Out[119]= {98.9285, {n -> 5.17881}}
because the function is very wiggly.
% By refining our interval (using visual analysis on the plots), we
finally find an interval where convolve[] doesn't wiggle too much:
Plot[convolve[n],{n,6.2831,6.2833}, PlotRange->All]
and FindMaximum works:
FindMaximum[convolve[n],{n,6.2831,6.2833}] // FortranForm
List(1.984759605826571e7,List(Rule(n,6.2831853071787975)))
% However, this process is ugly, requires human intervention, and
computing convolve[] is REALLY slow. Is there a better way to do this?
% Looking at the Fourier series of the data, can I somehow divine the
"true" number of periods is 6.38663? Of course, the actual result
would be 6.283185, since my data fits that better (because I'm only
sampling at a finite number of points).
Based on Mathematica help for the Fourier function / Applications / Frequency Identification:
Checked on version 7
n = 25000;
data = Table[N[753 + 919*Sin[x/623 - 125]], {x, 1, n}];
pdata = data - Total[data]/Length[data];
f = Abs[Fourier[pdata]];
pos = Ordering[-f, 1][[1]]; (*the position of the first Maximal value*)
fr = Abs[Fourier[pdata Exp[2 Pi I (pos - 2) N[Range[0, n - 1]]/n],
FourierParameters -> {0, 2/n}]];
frpos = Ordering[-fr, 1][[1]];
N[(pos - 2 + 2 (frpos - 1)/n)]
returns 6.37072
Look for the period length using autocorrelation to get an estimate:
autocorrelate[data_, d_] :=
Plus ## (Drop[data, d]*Drop[data, -d])/(Length[data] - d)
ListPlot[Table[{d, autocorrelate[data, d]}, {d, 0, 5000, 100}]]
A smart search for the first maximum away from d=0 may be the best estimate you can get form the available data?
(* the data *)
data = Table[N[753+919*Sin[x/623-125]], {x,1,25000}];
(* Find the position of the largest Fourier coefficient, after
removing the last half of the list (which is redundant) and the
constant term; the [[1]] is necessary because Ordering returns a list *)
f2 = Ordering[Abs[Take[Fourier[data], {2,Round[Length[data]/2+1]}]],-1][[1]]
(* Result: 6 *)
(* Directly find the least squares difference between all functions of
the form a+b*Sin[c*n-d], with intelligent starting values *)
sol = FindMinimum[Sum[((a+b*Sin[c*n-d]) - data[[n]])^2, {n,1,Length[data]}],
{{a,Mean[data]},{b,(Max[data]-Min[data])/2},{c,2*f2*Pi/Length[data]},d}]
(* Result (using //InputForm):
FindMinimum::sszero:
The step size in the search has become less than the tolerance prescribed by
the PrecisionGoal option, but the gradient is larger than the tolerance
specified by the AccuracyGoal option. There is a possibility that the method
has stalled at a point that is not a local minimum.

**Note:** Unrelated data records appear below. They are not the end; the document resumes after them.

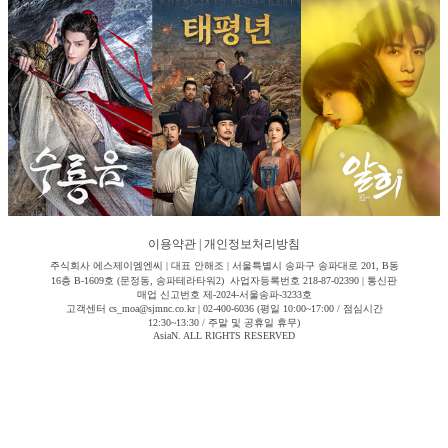
이용약관
|
개인정보처리방침
주식회사 에스제이엠엔씨 | 대표 안해조 | 서울특별시 송파구 송파대로 201, B동
16층 B-1609호 (문정동, 송파테라타워2) 사업자등록번호 218-87-02390 | 통신판
매업 신고번호 제-2024-서울송파-3233호
고객센터 cs_moa@sjmnc.co.kr | 02-400-6036 (평일 10:00~17:00 / 점심시간
12:30~13:30 / 주말 및 공휴일 휴무)
AsiaN. ALL RIGHTS RESERVED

{2.1375902350021628*^-19, {a -> 753., b -> -919., c -> 0.0016051364365971107,
d -> 2.477886509998064}}
*)
(* Create a table of values for the resulting function to compare to 'data' *)
tab = Table[a+b*Sin[c*x-d], {x,1,Length[data]}] /. sol[[2]];
(* The maximal difference is effectively 0 *)
Max[Abs[data-tab]] // InputForm
(* Result: 7.73070496506989*^-12 *)
Although the above doesn't necessarily fully answer my question, I found it
somewhat remarkable.
Earlier, I'd tried using FindFit[] with Method -> NMinimize (which is
supposed to give a better global fit), but that didn't work well,
possibly because you can't give FindFit[] intelligent starting values.
The error I get bugs me but appears to be irrelevant.